We prove similar bounds for the 2-dimension of divisibility in $\{1,\dots ,n\}$, where the 2-dimension of a poset P is the smallest d such that P is isomorphic to a suborder of the subset lattice of $[d]$. We also prove an upper bound for the 2-dimension of posets of bounded degree and show that the 2-dimension of the divisibility poset on the set $(\alpha n,n]$ is ${\mathrm{\Theta }}_{\alpha }(\log n)$ for $\alpha \in (0,1)$. At the end we pose several problems.

部分有序集合P的Dushnik-Miller维是最小的d，因此可以将P嵌入到d个线性阶积中。
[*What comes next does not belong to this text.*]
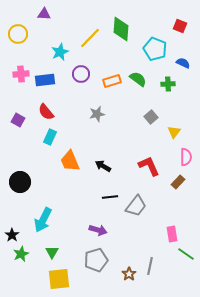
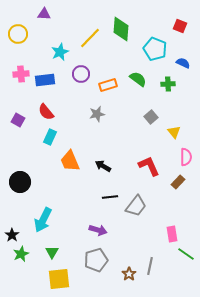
orange rectangle: moved 4 px left, 4 px down
yellow triangle: rotated 16 degrees counterclockwise
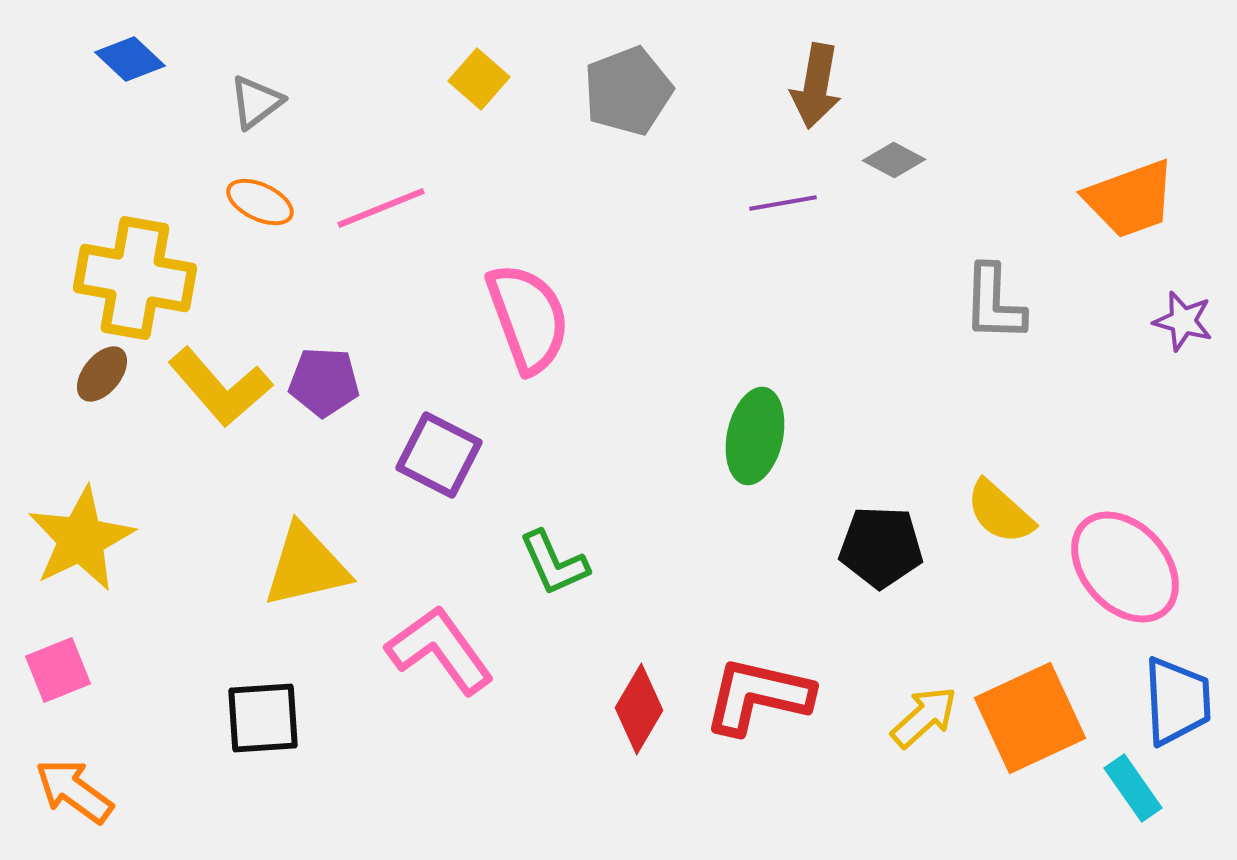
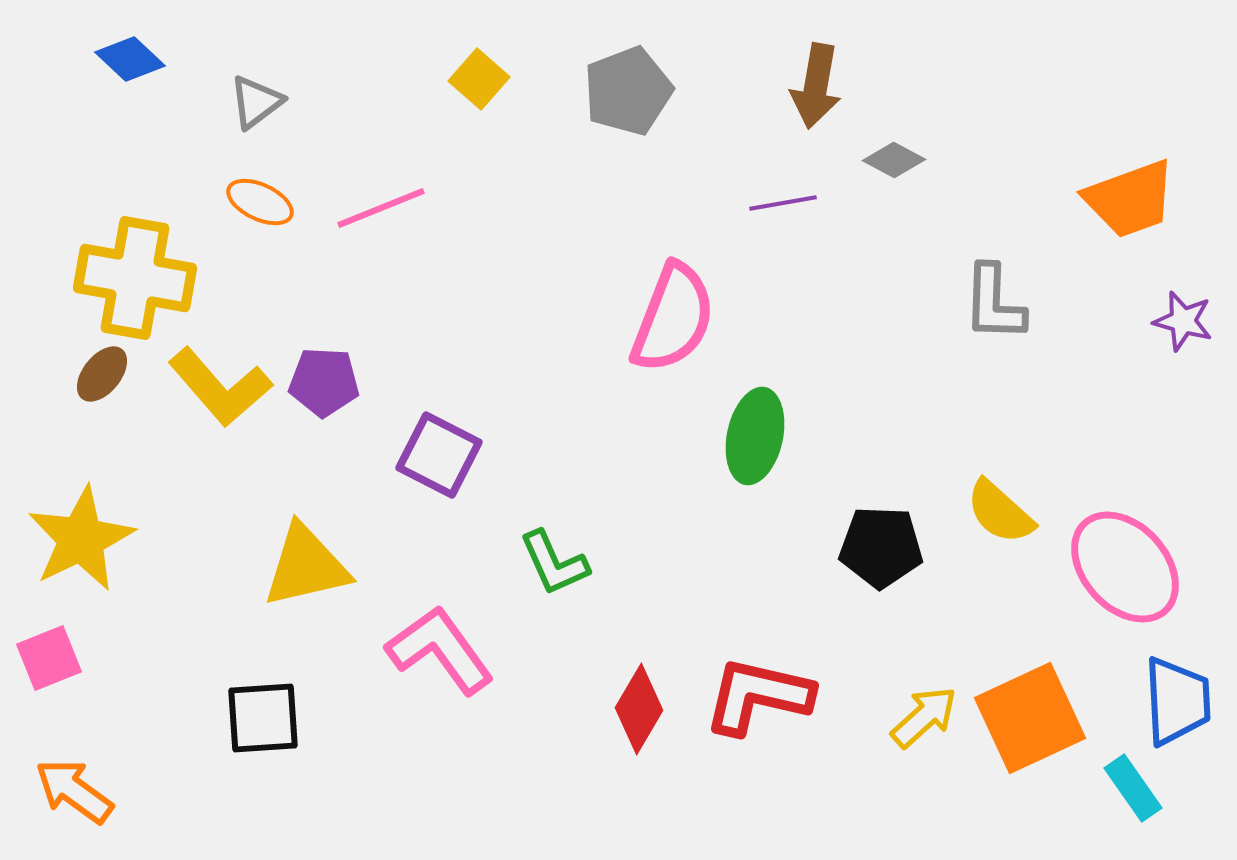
pink semicircle: moved 145 px right; rotated 41 degrees clockwise
pink square: moved 9 px left, 12 px up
我们证明了区间上的除数阶的维$\{\mathrm{1个}，\dots ，ñ\}$，等于 ${（\mathrm{日志}ñ）}^2{（\mathrm{日志}\mathrm{日志}ñ）}^{-\mathrm{\Theta }（\mathrm{1个}）}$当n达到无穷大时。

我们证明了2维除数的相似界 $\{\mathrm{1个}，\dots ，ñ\}$，其中位姿P的2维维是最小的d，使得P同构为P的子集晶格的子阶$[d]$。我们还证明了有界度的二维态的一个上限，并证明了该集上可除性二维集的二维$（\alpha ñ，ñ]$ 是 ${\mathrm{\Theta }}_{\alpha }（\mathrm{日志}ñ）$ 对于 $\alpha \in （0，\mathrm{1个}）$。最后，我们提出了几个问题。